One of the ways to observe the beauty of the world is to observe how the Sun slowly sets in the west, creating a mirage of colors in the sky. Now imagine if you were watching that same sunset while sitting on Saturn, Venus, or Mars.
Thanks to a NASA planetary scientist, that experience is now much more achievable.
Gerónimo Villanueva, a planetary scientist at NASA’s Goddard Space Flight Center in Greenbelt, Maryland, created the Sunset simulator that shows what the magical hour of the dusty Martian world would be like, or what a closer view of the sunset would look like in Venus.
The resulting simulation takes us on a beautiful journey through the Solar System and beyond, displaying a diverse palette of colors that are equally impressive on their own.
Villanueva shows what it would look like when Earth, Mars, Venus, Uranus, and Titan, Saturn’s largest moon, move away from sunlight and the star’s brightness fades into the distance.
Sunsets look different on each planet as a result of sunlight interacting with the planet’s atmosphere.
Sunlight is scattered from molecules in the atmosphere. This scattering process, also known as Rayleigh scattering, turns out to be more effective at shorter wavelengths, which is the blue end of the visible spectrum, or the portion of electromagnetic radiation that the human eye can see.
Therefore, the light that is scattered towards Earth is predominantly blue, resulting in our blue skies during the day.
The simulation also shows the difference in the color of the skies during sunset on Earth on a normal, clear day, a foggy day, and a cloudy day.
On Uranus, sunlight interacts with the hydrogen, helium, and methane found in its atmosphere, which absorbs the red portion of the light with the longest wavelength. As a result, the sunset on Uranus is a deep blue that fades to royal blue with hints of turquoise, according to NASA.
On the other hand, the sunset on Mars changes from a brownish color to a bluish hue as a result of dust in the Martian atmosphere that disperses the blue color more effectively.
The video above shows the different sunsets next to each other, with the white dot representing the position of the Sun when it sets on that planet.
Villanueva created the sunset simulator while developing a tool for a possible future mission to study Uranus’ atmosphere.
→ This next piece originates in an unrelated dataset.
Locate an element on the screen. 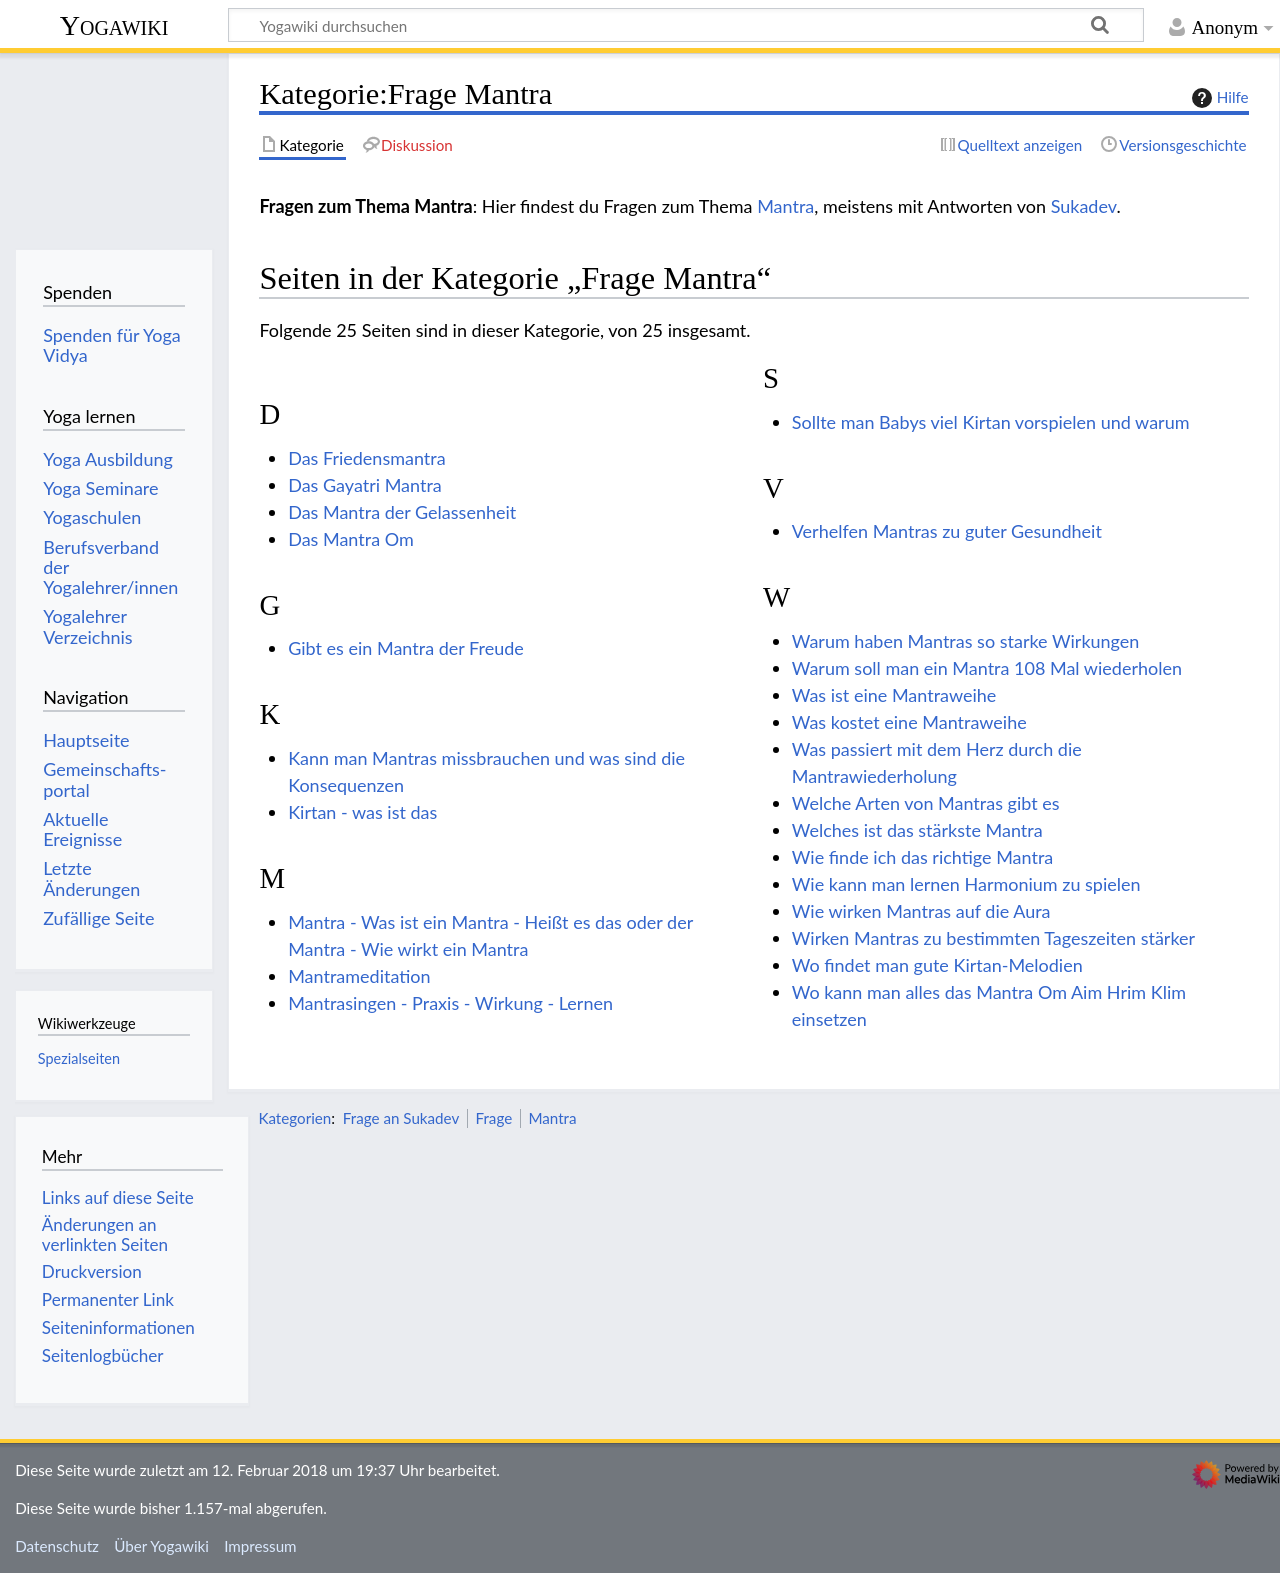 The image size is (1280, 1573). Wie wirken Mantras auf die Aura is located at coordinates (921, 911).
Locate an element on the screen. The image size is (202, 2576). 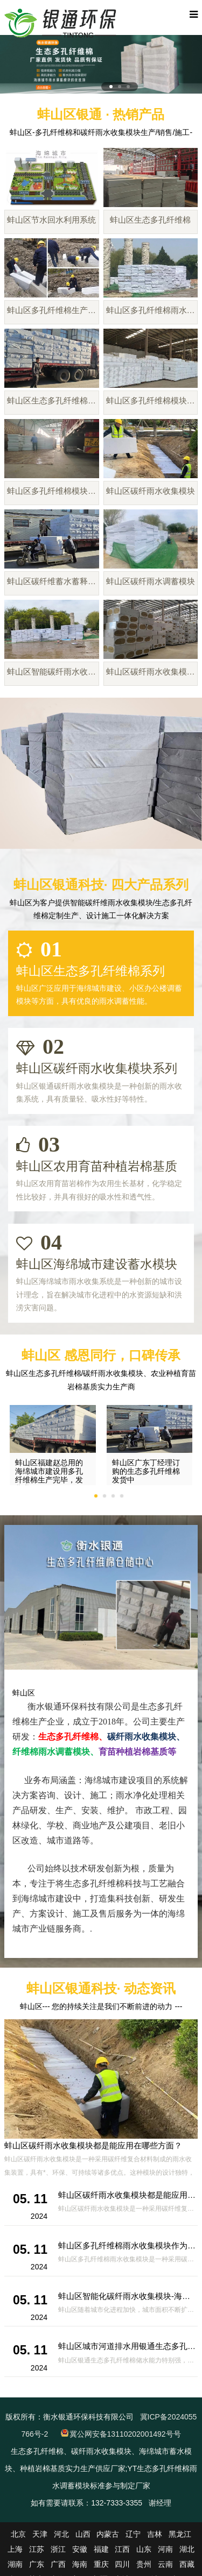 上海 is located at coordinates (15, 2549).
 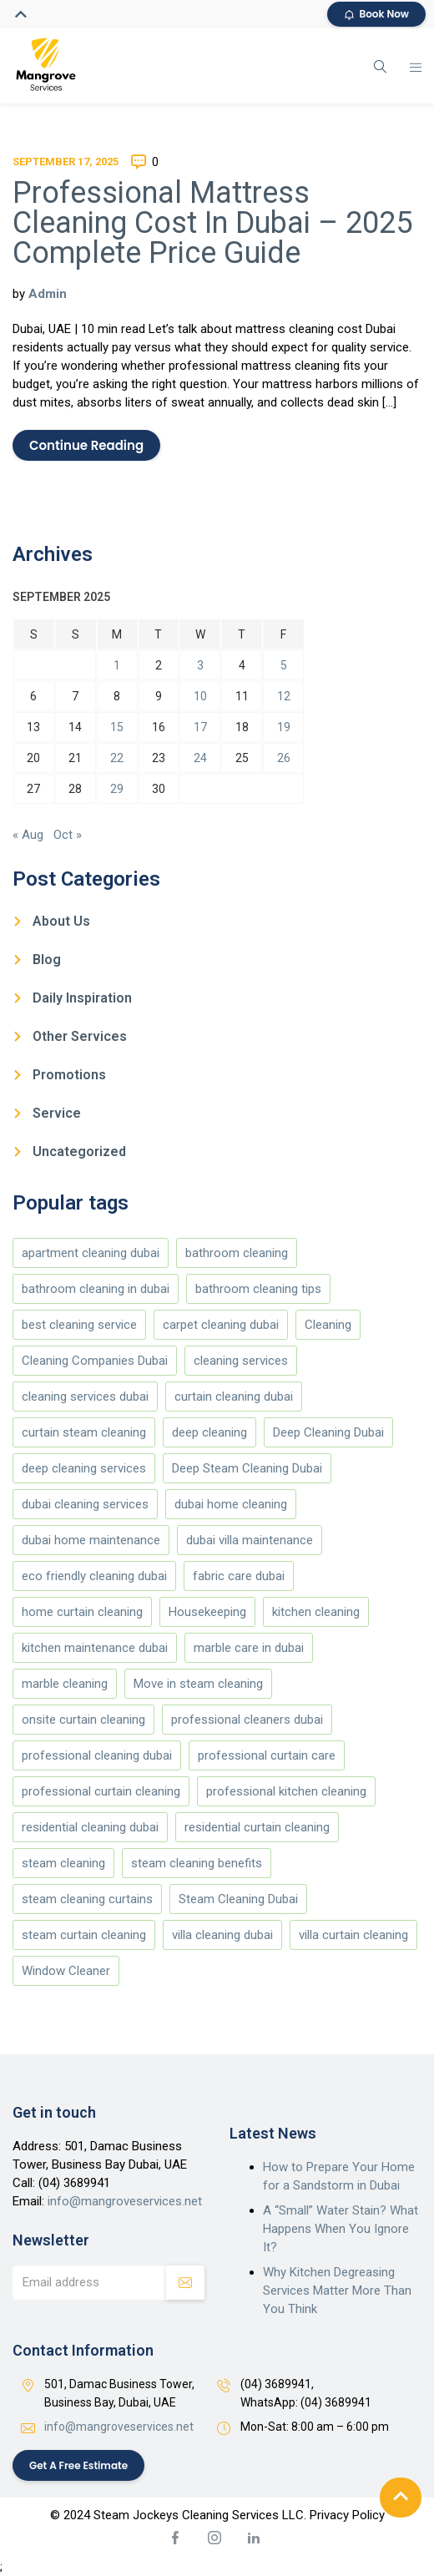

The computer modeling tool is intended to help scientists interpret light measurements on other worlds to reveal the chemical composition of their atmospheres.
Similarly, in 2014, scientists working with data from NASA’s Cassini mission also envisioned what a sunset on Titan would be like, obscured by the haze and smog surrounding the moon. The data was intended to help scientists study exoplanets with cloudy skies and to better understand the composition of their atmosphere.